Each of the four events has a group of managers responsible for the Front-of-House (FOH) and Back-of-House (BOH). This includes two Dining Room Managers, a Chef, a Sous Chef and a Controller. These five students make all decisions for the event with the help of instructors Jeff Scharosch and Executive Chef Jean-Marc Fullsack. Each student is assigned a managerial role for one of the four events. With the help of fellow classmates, student managers have the opportunity to plan menus, experiment with different recipes, decorate event space, learn how to serve and even learn how to bartend, all while learning how to budget and manage employees in the process.

Most recently, the students planned and worked the Downton Abbey themed Dean’s Dinner on March 5 in the Handlery Room on the Lone Mountain campus. Celia Pellegrini, a Dining Room Manager (along with Simone Aguilar) explains, “The Deans Dinner requires a lot of organization. Simone and I learned how to organize tasks and people efficiently so that everything was in place by the time start of the event. We learned how important training is and that communication is crucial. Overall, this event turned out amazing, but would not have been possible without everyone’s hard work!"
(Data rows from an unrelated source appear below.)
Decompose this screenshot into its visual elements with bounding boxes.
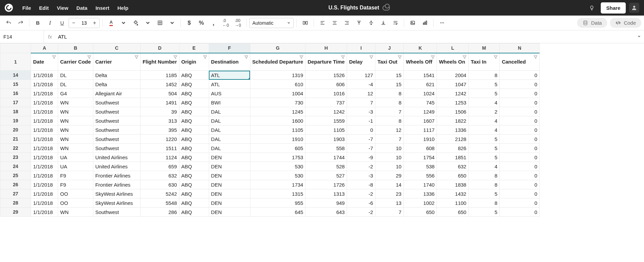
row-header-17[interactable]: 17 (0, 98, 31, 107)
menu-view[interactable]: View (53, 3, 72, 13)
table-header-cell[interactable]: Taxi Out (375, 53, 404, 71)
cell-A18[interactable]: 1/1/2018 (31, 107, 58, 116)
column-header-B[interactable]: B (58, 44, 93, 53)
table-header-cell[interactable]: Flight Number (140, 53, 179, 71)
cell-I16[interactable]: 12 (347, 89, 375, 98)
cell-J25[interactable]: 29 (375, 171, 404, 180)
cell-H29[interactable]: 643 (305, 208, 347, 217)
cell-N18[interactable]: 0 (500, 107, 540, 116)
column-header-N[interactable]: N (500, 44, 540, 53)
cell-F17[interactable]: BWI (209, 98, 250, 107)
cell-C26[interactable]: Frontier Airlines (93, 180, 140, 189)
cell-K26[interactable]: 1740 (404, 180, 437, 189)
cell-D26[interactable]: 630 (140, 180, 179, 189)
valign-top-button[interactable] (353, 17, 365, 29)
cell-M22[interactable]: 5 (469, 144, 500, 153)
cell-M14[interactable]: 8 (469, 71, 500, 80)
column-header-J[interactable]: J (375, 44, 404, 53)
cell-M26[interactable]: 8 (469, 180, 500, 189)
cell-C27[interactable]: SkyWest Airlines (93, 189, 140, 198)
cell-B21[interactable]: WN (58, 135, 93, 144)
fill-color-dropdown[interactable] (142, 17, 153, 29)
cell-I22[interactable]: -7 (347, 144, 375, 153)
column-header-L[interactable]: L (437, 44, 469, 53)
row-header-18[interactable]: 18 (0, 107, 31, 116)
cell-K22[interactable]: 608 (404, 144, 437, 153)
cell-J22[interactable]: 10 (375, 144, 404, 153)
cell-B27[interactable]: OO (58, 189, 93, 198)
app-logo[interactable] (5, 4, 13, 12)
cell-G25[interactable]: 530 (250, 171, 305, 180)
underline-button[interactable]: U (56, 17, 68, 29)
code-panel-chip[interactable]: Code (610, 18, 641, 28)
menu-file[interactable]: File (18, 3, 35, 13)
cell-D21[interactable]: 1220 (140, 135, 179, 144)
cell-I14[interactable]: 127 (347, 71, 375, 80)
share-button[interactable]: Share (601, 2, 626, 14)
cell-L25[interactable]: 650 (437, 171, 469, 180)
cell-N14[interactable]: 0 (500, 71, 540, 80)
cell-J27[interactable]: 23 (375, 189, 404, 198)
cell-I21[interactable]: -7 (347, 135, 375, 144)
column-header-D[interactable]: D (140, 44, 179, 53)
cell-I29[interactable]: -2 (347, 208, 375, 217)
align-left-button[interactable] (317, 17, 328, 29)
cell-H21[interactable]: 1903 (305, 135, 347, 144)
cell-E19[interactable]: ABQ (179, 116, 209, 125)
cell-F18[interactable]: DAL (209, 107, 250, 116)
cell-E18[interactable]: ABQ (179, 107, 209, 116)
cell-N23[interactable]: 0 (500, 153, 540, 162)
menu-data[interactable]: Data (72, 3, 92, 13)
cell-F22[interactable]: DAL (209, 144, 250, 153)
cell-K19[interactable]: 1607 (404, 116, 437, 125)
text-color-dropdown[interactable] (118, 17, 129, 29)
cell-N29[interactable]: 0 (500, 208, 540, 217)
cell-B19[interactable]: WN (58, 116, 93, 125)
valign-bottom-button[interactable] (377, 17, 389, 29)
cell-J20[interactable]: 12 (375, 125, 404, 135)
cell-B25[interactable]: F9 (58, 171, 93, 180)
data-panel-chip[interactable]: Data (577, 18, 607, 28)
cell-B24[interactable]: UA (58, 162, 93, 171)
cell-L23[interactable]: 1851 (437, 153, 469, 162)
cell-A25[interactable]: 1/1/2018 (31, 171, 58, 180)
row-header-28[interactable]: 28 (0, 198, 31, 208)
table-header-cell[interactable]: Destination (209, 53, 250, 71)
redo-button[interactable] (15, 17, 26, 29)
cell-D25[interactable]: 632 (140, 171, 179, 180)
cell-D17[interactable]: 1491 (140, 98, 179, 107)
cell-N26[interactable]: 0 (500, 180, 540, 189)
row-header-27[interactable]: 27 (0, 189, 31, 198)
cell-L18[interactable]: 1506 (437, 107, 469, 116)
cell-A22[interactable]: 1/1/2018 (31, 144, 58, 153)
menu-help[interactable]: Help (113, 3, 132, 13)
row-header-20[interactable]: 20 (0, 125, 31, 135)
cell-D27[interactable]: 5242 (140, 189, 179, 198)
undo-button[interactable] (3, 17, 14, 29)
cell-D20[interactable]: 395 (140, 125, 179, 135)
cell-D22[interactable]: 1511 (140, 144, 179, 153)
cell-N19[interactable]: 0 (500, 116, 540, 125)
cell-G17[interactable]: 730 (250, 98, 305, 107)
cell-K18[interactable]: 1249 (404, 107, 437, 116)
cell-I20[interactable]: 0 (347, 125, 375, 135)
cell-K15[interactable]: 621 (404, 80, 437, 89)
cell-E29[interactable]: ABQ (179, 208, 209, 217)
cell-E23[interactable]: ABQ (179, 153, 209, 162)
cell-L22[interactable]: 826 (437, 144, 469, 153)
cell-A24[interactable]: 1/1/2018 (31, 162, 58, 171)
column-header-H[interactable]: H (305, 44, 347, 53)
column-header-A[interactable]: A (31, 44, 58, 53)
cell-N20[interactable]: 0 (500, 125, 540, 135)
cell-I15[interactable]: -4 (347, 80, 375, 89)
cell-A19[interactable]: 1/1/2018 (31, 116, 58, 125)
row-header-15[interactable]: 15 (0, 80, 31, 89)
cell-H14[interactable]: 1526 (305, 71, 347, 80)
cell-M23[interactable]: 5 (469, 153, 500, 162)
cell-N24[interactable]: 0 (500, 162, 540, 171)
cell-L20[interactable]: 1336 (437, 125, 469, 135)
cell-I26[interactable]: -8 (347, 180, 375, 189)
cell-F25[interactable]: DEN (209, 171, 250, 180)
merge-cells-button[interactable] (299, 17, 311, 29)
cell-B14[interactable]: DL (58, 71, 93, 80)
The absolute chaos that takes place during this course is an extremely accurate depiction of what life is like in the industry. The hospitality industry is an incredibly fast-paced, busy and exciting industry to be in, but it takes a lot of time and training to keep up with it all, which is why I feel this class is the perfect hospitality management senior capstone project. We develop the skills we will need to successfully become a part of the industry. Call us crazy, but the fast-paced, stressful, busy work environment is exactly what we as soon-to-be full time hospitality professionals want.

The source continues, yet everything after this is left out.